When RFID companies and government proponents of the technology make claims about privacy protections, often the only way to disprove those claims is to test the technology in real-world demonstrations, Tien said.

In a letter to the Nevada Senate Judiciary Committee sent Thursday, Tien wrote that the bill in its current form does not protect information security research.

"Because the privacy risks of RFID include the likelihood that malevolent entities will 'skim' individuals' RFID-enabled devices in public places without their knowledge, it is important that security researchers be able to lawfully demonstrate that these vulnerabilities exist in real-world settings--not only in controlled conditions," he wrote.

California's recently enacted anti-skimming law, S.B. 31, contains a safe harbor provision for researchers, Tien noted.

The Northern Nevada chapter of Infragard, a public-private cybersecurity partnership, opposes the measure, said Ira Victor, president of the group.

"Not only is it already a felony to hack and steal someone's personally identifiable data" but the measure would make some of the presentations at the Defcon and Black Hat security conferences held in Las Vegas every year illegal, said Victor.

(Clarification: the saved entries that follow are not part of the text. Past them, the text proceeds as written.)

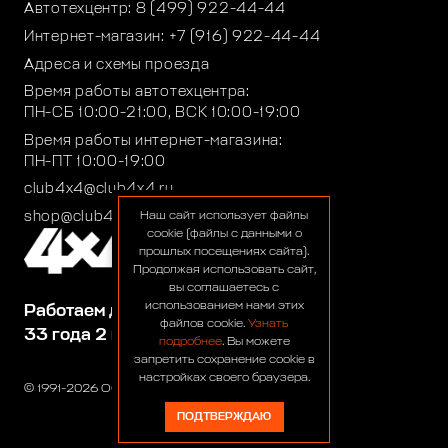
Автотехцентр:
8 (499) 922-44-44
Интернет-магазин:
+7 (916) 922-44-44
Адреса и схемы проезда
Время работы автотехцентра:
ПН-СБ 10:00-21:00, ВСК 10:00-19:00
Время работы интернет-магазина:
ПН-ПТ 10:00-19:00
club4x4@club4x4.ru
shop@club4x4.ru
Наш сайт использует файлы
cookie (файлы с данными о
прошлых посещениях сайта).
Продолжая использовать сайт,
вы соглашаетесь с
использованием нами этих
Работаем для вас:
файлов cookie.
Узнать
33 года 2 месяца 26 дней
подробнее
. Вы можете
запретить сохранение cookie в
настройках своего браузера.
© 1991-2026 ООО «Сервис 4х4»
ПОДТВЕРЖДАЮ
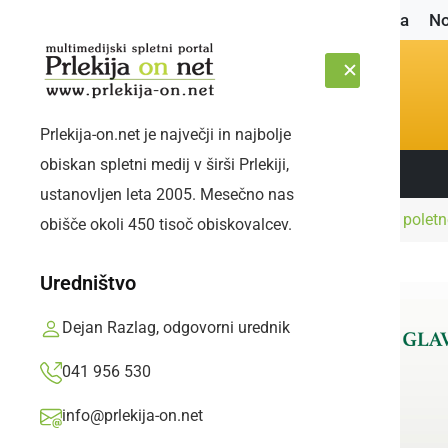
Naslovnica
No
Prlekija-on.net je največji in najbolje
obiskan spletni medij v širši Prlekiji,
Sledite nam:
PETEK, 7. AVGUST 2026
ustanovljen leta 2005. Mesečno nas
Naslovnica
Šport
Pričela se je 16. sezona polet
obišče okoli 450 tisoč obiskovalcev.
Uredništvo
Dejan Razlag, odgovorni urednik
041 956 530
info@prlekija-on.net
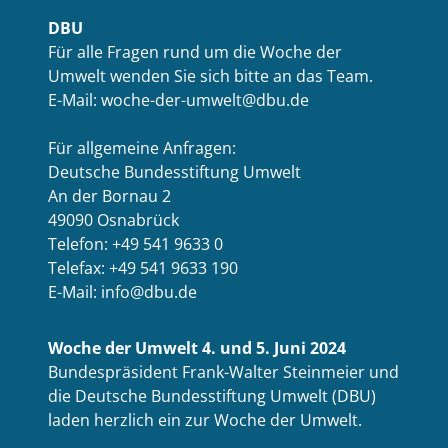
DBU
Für alle Fragen rund um die Woche der
Umwelt wenden Sie sich bitte an das Team.
E-Mail: woche-der-umwelt@dbu.de
Für allgemeine Anfragen:
Deutsche Bundesstiftung Umwelt
An der Bornau 2
49090 Osnabrück
Telefon: +49 541 9633 0
Telefax: +49 541 9633 190
E-Mail: info@dbu.de
Woche der Umwelt 4. und 5. Juni 2024
Bundespräsident Frank-Walter Steinmeier und
die Deutsche Bundesstiftung Umwelt (DBU)
laden herzlich ein zur Woche der Umwelt.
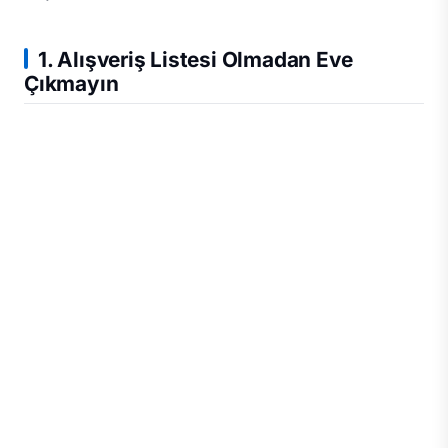
1. Alışveriş Listesi Olmadan Eve
Çıkmayın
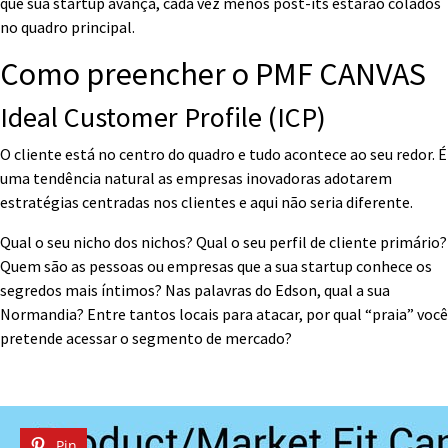
que sua startup avança, cada vez menos post-its estarão colados
no quadro principal.
Como preencher o PMF CANVAS
Ideal Customer Profile (ICP)
O cliente está no centro do quadro e tudo acontece ao seu redor. É
uma tendência natural as empresas inovadoras adotarem
estratégias centradas nos clientes e aqui não seria diferente.
Qual o seu nicho dos nichos? Qual o seu perfil de cliente primário?
Quem são as pessoas ou empresas que a sua startup conhece os
segredos mais íntimos? Nas palavras do Edson, qual a sua
Normandia? Entre tantos locais para atacar, por qual “praia” você
pretende acessar o segmento de mercado?
Pin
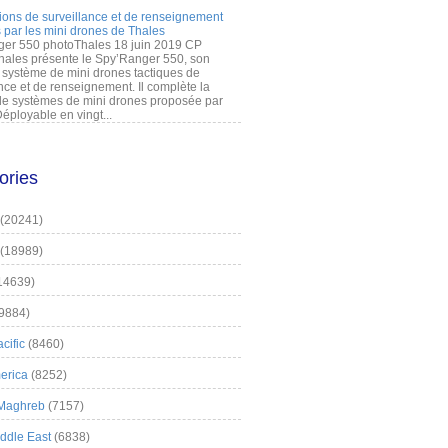
ions de surveillance et de renseignement
 par les mini drones de Thales
er 550 photoThales 18 juin 2019 CP
hales présente le Spy’Ranger 550, son
système de mini drones tactiques de
nce et de renseignement. Il complète la
 systèmes de mini drones proposée par
éployable en vingt...
ories
(20241)
(18989)
14639)
9884)
cific
(8460)
erica
(8252)
 Maghreb
(7157)
iddle East
(6838)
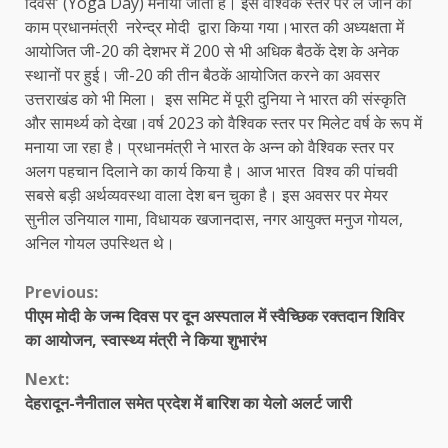
दिवस’ (Yoga Day) मनाया जाता है। इसे वैश्विक स्तर पर ले जाने का
काम प्रधानमंत्री नरेन्द्र मोदी द्वारा किया गया।भारत की अध्यक्षता में
आयोजित जी-20 की देशभर में 200 से भी अधिक बैठकें देश के अनेक
स्थानों पर हुई। जी-20 की तीन बैठकें आयोजित करने का अवसर
उत्तराखंड को भी मिला। इस समिट में पूरी दुनिया ने भारत की संस्कृति
और सामर्थ्य को देखा।वर्ष 2023 को वैश्विक स्तर पर मिलेट वर्ष के रूप में
मनाया जा रहा है। प्रधानमंत्री ने भारत के अन्न को वैश्विक स्तर पर
अलग पहचान दिलाने का कार्य किया है। आज भारत विश्व की पांचवी
सबसे बड़ी अर्थव्यवस्था वाला देश बन चुका है। इस अवसर पर मेयर
सुनील उनियाल गामा, विधायक खजानदास, नगर आयुक्त मनुज गोयल,
अनिल गोयल उपस्थित थे।
Continue
Previous:
पीएम मोदी के जन्म दिवस पर दून अस्पताल में स्वैच्छिक रक्तदान शिविर
Reading
का आयोजन, स्वास्थ्य मंत्री ने किया शुभारंभ
Next:
देहरादून-नैनीताल समेत प्रदेश में बारिश का येलो अलर्ट जारी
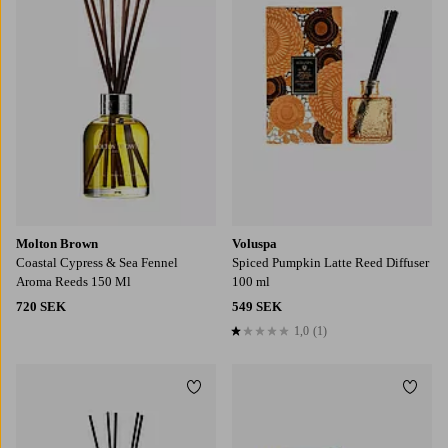
Molton Brown
Voluspa
Coastal Cypress & Sea Fennel
Spiced Pumpkin Latte Reed Diffuser
Aroma Reeds 150 Ml
100 ml
720 SEK
549 SEK
1,0
(1)
1,0 baserat på 1 st betyg
Lägg till i favoriter
Lägg t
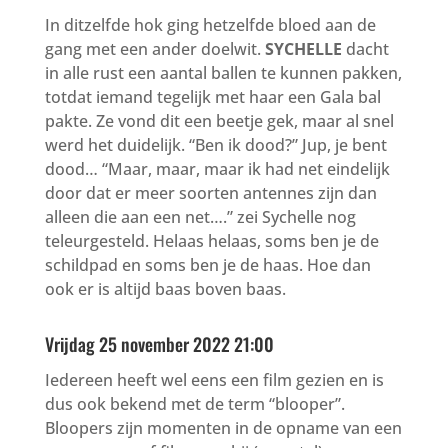
In ditzelfde hok ging hetzelfde bloed aan de
gang met een ander doelwit.
SYCHELLE
dacht
in alle rust een aantal ballen te kunnen pakken,
totdat iemand tegelijk met haar een Gala bal
pakte. Ze vond dit een beetje gek, maar al snel
werd het duidelijk. “Ben ik dood?” Jup, je bent
dood… “Maar, maar, maar ik had net eindelijk
door dat er meer soorten antennes zijn dan
alleen die aan een net….” zei Sychelle nog
teleurgesteld. Helaas helaas, soms ben je de
schildpad en soms ben je de haas. Hoe dan
ook er is altijd baas boven baas.
Vrijdag 25 november 2022 21:00
Iedereen heeft wel eens een film gezien en is
dus ook bekend met de term “blooper”.
Bloopers zijn momenten in de opname van een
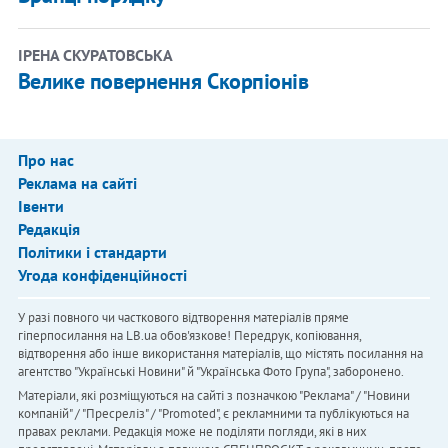
ІРЕНА СКУРАТОВСЬКА
Велике повернення Скорпіонів
Про нас
Реклама на сайті
Івенти
Редакція
Політики і стандарти
Угода конфіденційності
У разі повного чи часткового відтворення матеріалів пряме
гіперпосилання на LB.ua обов'язкове! Передрук, копіювання,
відтворення або інше використання матеріалів, що містять посилання на
агентство "Українськi Новини" й "Українська Фото Група", заборонено.
Матеріали, які розміщуються на сайті з позначкою "Реклама" / "Новини
компаній" / "Пресреліз" / "Promoted", є рекламними та публікуються на
правах реклами. Редакція може не поділяти погляди, які в них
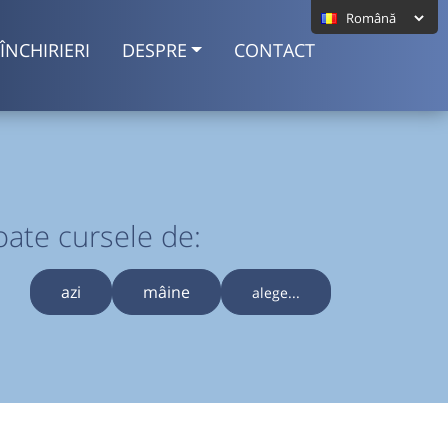
ÎNCHIRIERI
DESPRE
CONTACT
oate cursele de:
azi
mâine
alege...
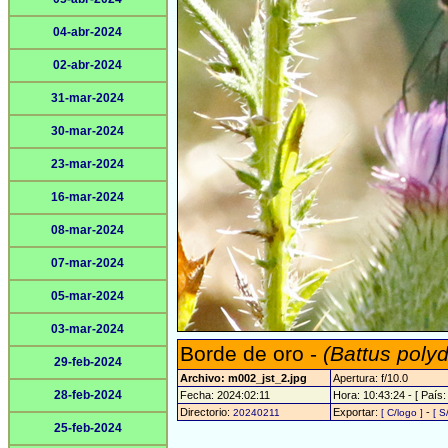
04-abr-2024
02-abr-2024
31-mar-2024
30-mar-2024
23-mar-2024
16-mar-2024
08-mar-2024
07-mar-2024
05-mar-2024
03-mar-2024
Borde de oro -
(Battus pol
29-feb-2024
Archivo: m002_jst_2.jpg
Apertura: f/10.0
28-feb-2024
Fecha: 2024:02:11
Hora: 10:43:24 - [ País:
Directorio:
Exportar:
-
20240211
[ C/logo ]
[ S
25-feb-2024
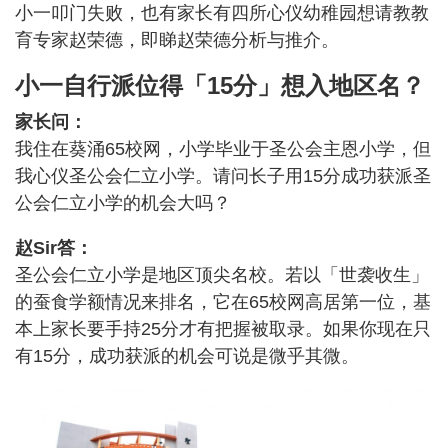
小一叩门失败，也有家长有四所心仪幼稚园想请教教
育专家赵荣德，即睇赵荣德分析与推介。
小一自行派位得「15分」想入地区名？
家长问：
我住在葵涌65校网，小学毕业于圣公会主恩小学，但
我心仪圣公会仁立小学。请问长子用15分成功获派圣
公会仁立小学的机会大吗？
赵Sir答：
圣公会仁立小学是地区顶尖名校。若以「世袭收生」
的蚕食学额情况来排名，它在65校网高居第一位，基
本上家长要手持25分才有把握被取录。如果你现在只
有15分，成功获派的机会可说是微乎其微。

One person at risk would be security researcher Chris Paget, of IOActive, who demonstrated the security risks of RFID to The Register earlier this month. A video shows Paget driving around downtown San Francisco grabbing data from random RFID-based passport cards and cloning them.

RFID has proved to be a controversial research area, with security experts saying the technology, in general, does not have adequate security protections.

In 2007, Paget pulled his demonstration of a device that could clone RFID-enabled proximity badges from his presentation at the Black Hat DC Training conference after getting legal threats from the chipmaker. Paget of his presentation.

An RFID technology provider unsuccessfully took Dutch researchers to court over their research last year. And the Massachusetts Bay Transportation Authority stopped three MIT students from presenting their RFID security research at Defcon last summer, but a court ruled later that they should be allowed to go public with their findings.